## [Exercise details]
Would you return every line of the listing below that has "label" in it?

## [Excerpted records]
^^^^^^^^^^^^^^^^
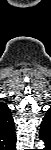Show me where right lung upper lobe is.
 <instances>
[{
    "instance_id": "cb5924a9",
    "label": "right lung upper lobe",
    "mask_w": 51,
    "mask_h": 150,
    "mask_svg": "<svg viewBox=\"0 0 51 150\" xmlns=\"http://www.w3.org/2000/svg\"><path fill=\"white\" fill-rule=\"evenodd\" d=\"M16 144L14 121L8 106L0 102V149L12 150Z\"/></svg>"
}]
</instances>
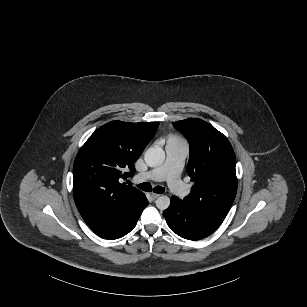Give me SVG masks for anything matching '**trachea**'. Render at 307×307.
<instances>
[{
	"label": "trachea",
	"mask_w": 307,
	"mask_h": 307,
	"mask_svg": "<svg viewBox=\"0 0 307 307\" xmlns=\"http://www.w3.org/2000/svg\"><path fill=\"white\" fill-rule=\"evenodd\" d=\"M138 187L146 192H151L153 190V192L158 193V194H162L165 192V188L161 187V186H155L154 188H152L151 184L149 182H144L138 185Z\"/></svg>",
	"instance_id": "obj_1"
}]
</instances>
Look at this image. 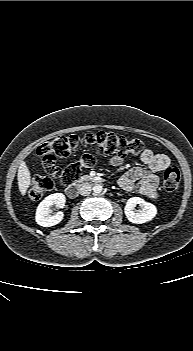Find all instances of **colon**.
<instances>
[{
	"label": "colon",
	"mask_w": 193,
	"mask_h": 351,
	"mask_svg": "<svg viewBox=\"0 0 193 351\" xmlns=\"http://www.w3.org/2000/svg\"><path fill=\"white\" fill-rule=\"evenodd\" d=\"M144 145L136 138H126L110 132L87 133L84 135L59 136L40 144L37 154L44 162V168L49 176L36 177L29 188V197L41 199L54 187L53 177H58L61 184L69 185L81 175L82 168L92 167L97 162V155H138ZM79 149H84L82 158L69 164L63 170L55 165L57 157H67ZM181 181V172L176 165H170L164 170L163 186L169 192H175Z\"/></svg>",
	"instance_id": "1"
}]
</instances>
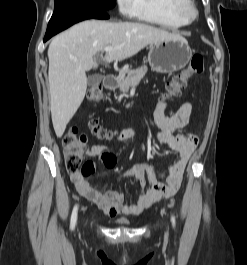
^^^^^^^^^^^^^^^^
## [Answer box]
    "label": "right lung upper lobe",
	"label": "trachea",
	"label": "colon",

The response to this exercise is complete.